Articles
15 August 2024

Rates Spark: No big surprises from US CPI

Markets are content with a 0.2% US core CPI reading and risk sentiment is now almost back to where it was before the recent turmoil. The number itself doesn’t justify a 50bp cut by the Fed in September, but a further deterioration of the jobs market would argue in favour. In the near term we still see global yields going lower

Markets got their 0.2% US core CPI

We got what we wanted – a 0.2% month-on-month core US CPI reading, well in line with economists’ expectations. And yet, still markets jumped around a bit on the release. Yields moved up a few basis points across the curve initially; the 2-year even almost touched 4.0% again, and that while a 0.2% is good enough for the Fed to start cutting. Later in the day the curve came down again and ended slightly flatter than before.

Market pricing still shows a significant probability of a 50bp cut priced in for September, which this reading itself would not necessitate, and could explain part of the market reaction. This means that a 50bp cut would have to be wholly driven by the weakening labour market, for which the signs are slowly dripping in, but a full deterioration is not there yet. In effect, the pricing for a September cut was reduced by about 2bp post release.

Risk sentiment almost back to normal

Part of the initial rise in yields may also be attributed to a relief in risk assets, which have been holding their breath after last week’s turmoil. The VIX dropped another point and is now close to levels from before the recent risk-off episodes. Implied rates volatility is still above the previous lows in July, but yesterday brought another sharp turn lower. Overall these indicators suggest risk sentiment is almost restored.

In the near term we still see the broader direction of yields lower as the first Fed cuts start closing in. With risk sentiment normalising, the potential from higher rates through the risk premium channel is now also more limited. Bund and Gilt yields are likely to follow USTs lower, and yesterday’s lower UK CPI accelerated Gilts in that direction.

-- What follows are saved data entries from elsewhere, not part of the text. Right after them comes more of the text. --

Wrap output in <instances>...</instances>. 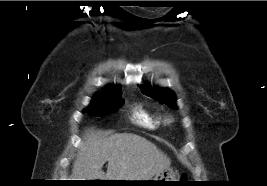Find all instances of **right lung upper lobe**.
Returning a JSON list of instances; mask_svg holds the SVG:
<instances>
[{
  "label": "right lung upper lobe",
  "instance_id": "cb5924a9",
  "mask_svg": "<svg viewBox=\"0 0 267 186\" xmlns=\"http://www.w3.org/2000/svg\"><path fill=\"white\" fill-rule=\"evenodd\" d=\"M121 93V89L119 86L111 85L109 88L105 90V92H98V95H112V94H117Z\"/></svg>",
  "mask_w": 267,
  "mask_h": 186
}]
</instances>
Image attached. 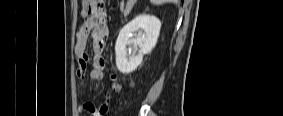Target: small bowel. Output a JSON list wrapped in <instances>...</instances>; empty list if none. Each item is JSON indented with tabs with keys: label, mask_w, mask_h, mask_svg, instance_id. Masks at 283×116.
Instances as JSON below:
<instances>
[{
	"label": "small bowel",
	"mask_w": 283,
	"mask_h": 116,
	"mask_svg": "<svg viewBox=\"0 0 283 116\" xmlns=\"http://www.w3.org/2000/svg\"><path fill=\"white\" fill-rule=\"evenodd\" d=\"M83 23L78 28L75 42V56L78 61L76 75L83 80L87 75L89 65V77L93 81H100L104 77L106 66L103 51L108 39V25L103 0L83 1ZM90 45L91 56L87 53ZM82 109L90 116H106L110 109V93L107 94L105 103L95 106L86 102Z\"/></svg>",
	"instance_id": "obj_1"
}]
</instances>
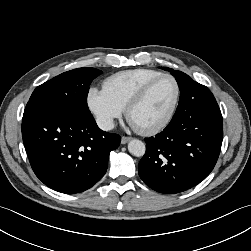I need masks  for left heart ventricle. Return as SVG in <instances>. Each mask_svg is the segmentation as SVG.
I'll return each instance as SVG.
<instances>
[{
    "label": "left heart ventricle",
    "instance_id": "1",
    "mask_svg": "<svg viewBox=\"0 0 251 251\" xmlns=\"http://www.w3.org/2000/svg\"><path fill=\"white\" fill-rule=\"evenodd\" d=\"M175 96V85L169 78L155 83L144 100L132 111L131 121L137 127L160 122L170 110Z\"/></svg>",
    "mask_w": 251,
    "mask_h": 251
}]
</instances>
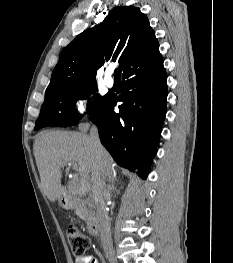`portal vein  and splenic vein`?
<instances>
[{
	"label": "portal vein and splenic vein",
	"mask_w": 233,
	"mask_h": 263,
	"mask_svg": "<svg viewBox=\"0 0 233 263\" xmlns=\"http://www.w3.org/2000/svg\"><path fill=\"white\" fill-rule=\"evenodd\" d=\"M74 169H77V166L76 165H73Z\"/></svg>",
	"instance_id": "1"
}]
</instances>
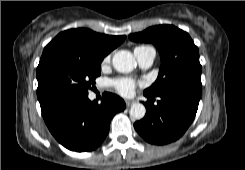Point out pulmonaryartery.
Masks as SVG:
<instances>
[{"label":"pulmonary artery","instance_id":"1","mask_svg":"<svg viewBox=\"0 0 245 170\" xmlns=\"http://www.w3.org/2000/svg\"><path fill=\"white\" fill-rule=\"evenodd\" d=\"M134 53L141 67L148 68L152 65L155 58L153 49H147L143 52L135 51Z\"/></svg>","mask_w":245,"mask_h":170}]
</instances>
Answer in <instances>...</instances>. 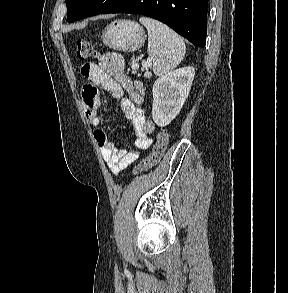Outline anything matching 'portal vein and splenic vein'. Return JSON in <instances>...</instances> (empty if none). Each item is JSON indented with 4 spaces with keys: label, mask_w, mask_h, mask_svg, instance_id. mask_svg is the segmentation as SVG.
<instances>
[{
    "label": "portal vein and splenic vein",
    "mask_w": 288,
    "mask_h": 293,
    "mask_svg": "<svg viewBox=\"0 0 288 293\" xmlns=\"http://www.w3.org/2000/svg\"><path fill=\"white\" fill-rule=\"evenodd\" d=\"M151 65V59H149L146 63L143 64V67L148 68ZM139 68L138 64H133L132 69L137 70Z\"/></svg>",
    "instance_id": "1"
}]
</instances>
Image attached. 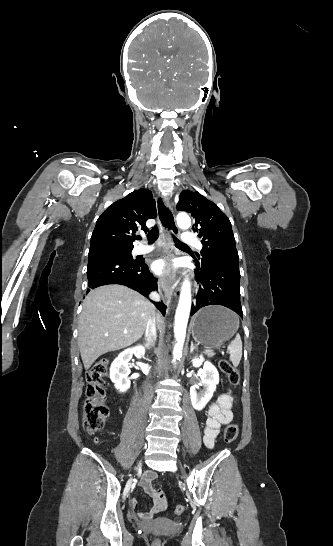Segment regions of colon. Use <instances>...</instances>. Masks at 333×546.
I'll use <instances>...</instances> for the list:
<instances>
[{
    "label": "colon",
    "mask_w": 333,
    "mask_h": 546,
    "mask_svg": "<svg viewBox=\"0 0 333 546\" xmlns=\"http://www.w3.org/2000/svg\"><path fill=\"white\" fill-rule=\"evenodd\" d=\"M108 360L102 359L96 362L87 372L86 400L83 410V428L87 434H94L105 424L107 418V407L104 401L105 384L108 376ZM219 368L227 377L231 385H238L240 373L229 361L221 360ZM239 433L237 424L231 423L224 430L223 439L226 443L236 440ZM185 508L179 504L175 507V515H181ZM153 546H161L159 540H155Z\"/></svg>",
    "instance_id": "1"
}]
</instances>
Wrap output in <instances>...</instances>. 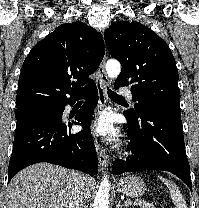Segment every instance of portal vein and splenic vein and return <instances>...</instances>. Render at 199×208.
<instances>
[{"label": "portal vein and splenic vein", "mask_w": 199, "mask_h": 208, "mask_svg": "<svg viewBox=\"0 0 199 208\" xmlns=\"http://www.w3.org/2000/svg\"><path fill=\"white\" fill-rule=\"evenodd\" d=\"M131 205V202H126L125 203V206H130Z\"/></svg>", "instance_id": "18ae733b"}]
</instances>
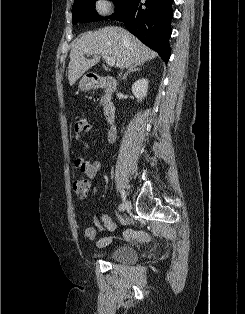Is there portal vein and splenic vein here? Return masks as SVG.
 <instances>
[{
  "label": "portal vein and splenic vein",
  "mask_w": 245,
  "mask_h": 314,
  "mask_svg": "<svg viewBox=\"0 0 245 314\" xmlns=\"http://www.w3.org/2000/svg\"><path fill=\"white\" fill-rule=\"evenodd\" d=\"M89 54H92V53H89ZM102 57L106 60V63L109 65V66H114L115 65V58L113 57H110L108 56L107 54L105 53H102Z\"/></svg>",
  "instance_id": "obj_1"
}]
</instances>
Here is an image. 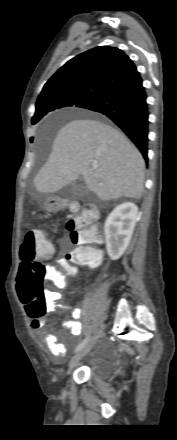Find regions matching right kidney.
I'll return each instance as SVG.
<instances>
[{"instance_id":"1","label":"right kidney","mask_w":177,"mask_h":440,"mask_svg":"<svg viewBox=\"0 0 177 440\" xmlns=\"http://www.w3.org/2000/svg\"><path fill=\"white\" fill-rule=\"evenodd\" d=\"M137 220L138 207L132 202L118 205L107 217L104 225L106 249L112 260H118L127 249Z\"/></svg>"}]
</instances>
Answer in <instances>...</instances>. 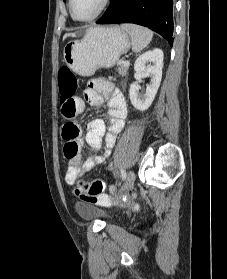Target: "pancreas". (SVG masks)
Instances as JSON below:
<instances>
[{
  "label": "pancreas",
  "mask_w": 227,
  "mask_h": 279,
  "mask_svg": "<svg viewBox=\"0 0 227 279\" xmlns=\"http://www.w3.org/2000/svg\"><path fill=\"white\" fill-rule=\"evenodd\" d=\"M128 69L129 66H124L123 64L119 65V67H117L116 71L118 72V74L120 76H126L128 73Z\"/></svg>",
  "instance_id": "cf45deb5"
}]
</instances>
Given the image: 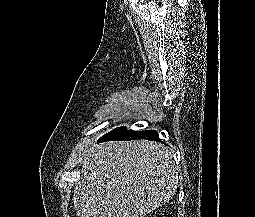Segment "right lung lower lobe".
<instances>
[{"instance_id":"98d812e1","label":"right lung lower lobe","mask_w":255,"mask_h":217,"mask_svg":"<svg viewBox=\"0 0 255 217\" xmlns=\"http://www.w3.org/2000/svg\"><path fill=\"white\" fill-rule=\"evenodd\" d=\"M134 139L159 141V137L155 130L132 131V130H126L125 127H119L107 133L106 135H104L102 138L99 139V142L114 141V140L129 141Z\"/></svg>"}]
</instances>
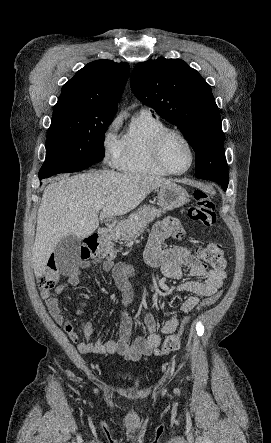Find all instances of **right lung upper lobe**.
Returning <instances> with one entry per match:
<instances>
[{"label":"right lung upper lobe","instance_id":"1","mask_svg":"<svg viewBox=\"0 0 271 443\" xmlns=\"http://www.w3.org/2000/svg\"><path fill=\"white\" fill-rule=\"evenodd\" d=\"M129 72L125 62L88 63L63 85L55 106H73L90 117L114 116Z\"/></svg>","mask_w":271,"mask_h":443}]
</instances>
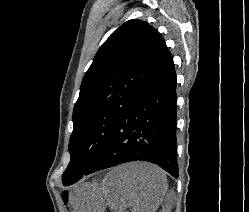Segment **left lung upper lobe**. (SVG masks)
I'll return each instance as SVG.
<instances>
[{"label": "left lung upper lobe", "mask_w": 249, "mask_h": 212, "mask_svg": "<svg viewBox=\"0 0 249 212\" xmlns=\"http://www.w3.org/2000/svg\"><path fill=\"white\" fill-rule=\"evenodd\" d=\"M168 54L160 33L141 20L125 22L99 48L74 106L65 186L96 163L118 120Z\"/></svg>", "instance_id": "obj_1"}]
</instances>
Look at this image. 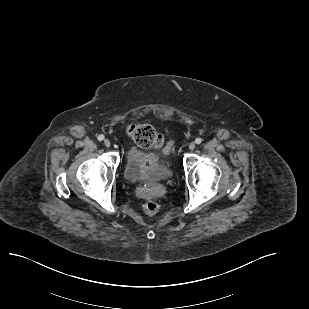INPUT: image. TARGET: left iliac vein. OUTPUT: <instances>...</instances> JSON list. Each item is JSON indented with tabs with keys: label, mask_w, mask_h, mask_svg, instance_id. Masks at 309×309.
I'll return each instance as SVG.
<instances>
[{
	"label": "left iliac vein",
	"mask_w": 309,
	"mask_h": 309,
	"mask_svg": "<svg viewBox=\"0 0 309 309\" xmlns=\"http://www.w3.org/2000/svg\"><path fill=\"white\" fill-rule=\"evenodd\" d=\"M188 147H189L190 150H194L195 149V143L191 142Z\"/></svg>",
	"instance_id": "obj_1"
}]
</instances>
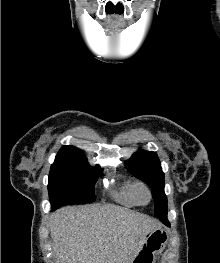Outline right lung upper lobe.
<instances>
[{
  "label": "right lung upper lobe",
  "instance_id": "right-lung-upper-lobe-1",
  "mask_svg": "<svg viewBox=\"0 0 220 263\" xmlns=\"http://www.w3.org/2000/svg\"><path fill=\"white\" fill-rule=\"evenodd\" d=\"M60 154H83L78 148L74 146H63L60 151Z\"/></svg>",
  "mask_w": 220,
  "mask_h": 263
}]
</instances>
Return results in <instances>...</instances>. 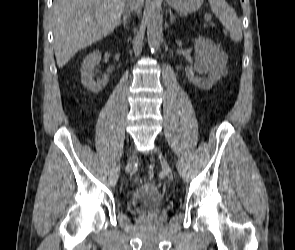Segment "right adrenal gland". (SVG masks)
<instances>
[{"mask_svg":"<svg viewBox=\"0 0 295 250\" xmlns=\"http://www.w3.org/2000/svg\"><path fill=\"white\" fill-rule=\"evenodd\" d=\"M129 17H130V15L128 13L124 14L122 22H120L118 25H120L122 23L124 26H127V20L129 19Z\"/></svg>","mask_w":295,"mask_h":250,"instance_id":"obj_1","label":"right adrenal gland"}]
</instances>
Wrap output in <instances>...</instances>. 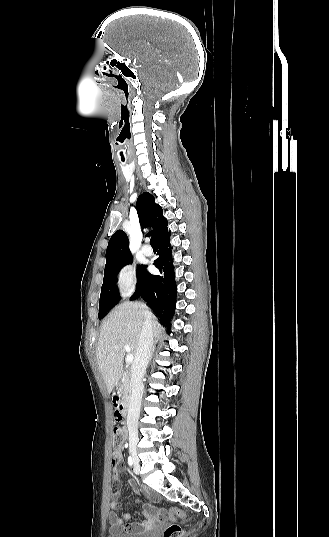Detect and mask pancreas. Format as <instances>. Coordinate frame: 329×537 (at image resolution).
Masks as SVG:
<instances>
[{
  "instance_id": "cf45deb5",
  "label": "pancreas",
  "mask_w": 329,
  "mask_h": 537,
  "mask_svg": "<svg viewBox=\"0 0 329 537\" xmlns=\"http://www.w3.org/2000/svg\"><path fill=\"white\" fill-rule=\"evenodd\" d=\"M119 392L122 393L124 396L129 397L131 393V384L127 377H124L119 384Z\"/></svg>"
}]
</instances>
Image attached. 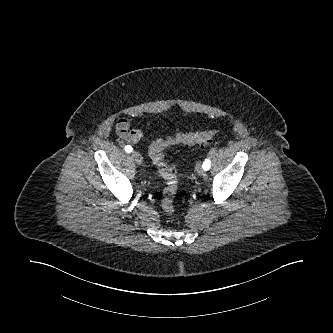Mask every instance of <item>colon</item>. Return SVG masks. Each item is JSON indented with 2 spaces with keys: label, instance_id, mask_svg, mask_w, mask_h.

Today’s events and market views

From the US we have plenty of data coming in, including retail sales, industrial production, capacity utilisation and jobless claims. Jobless numbers were able to move markets last week, but with plenty of other data to watch that may not be the case this time. Industrial production and retail sales will provide additional gauges on whether the economy is indeed cooling down rapidly.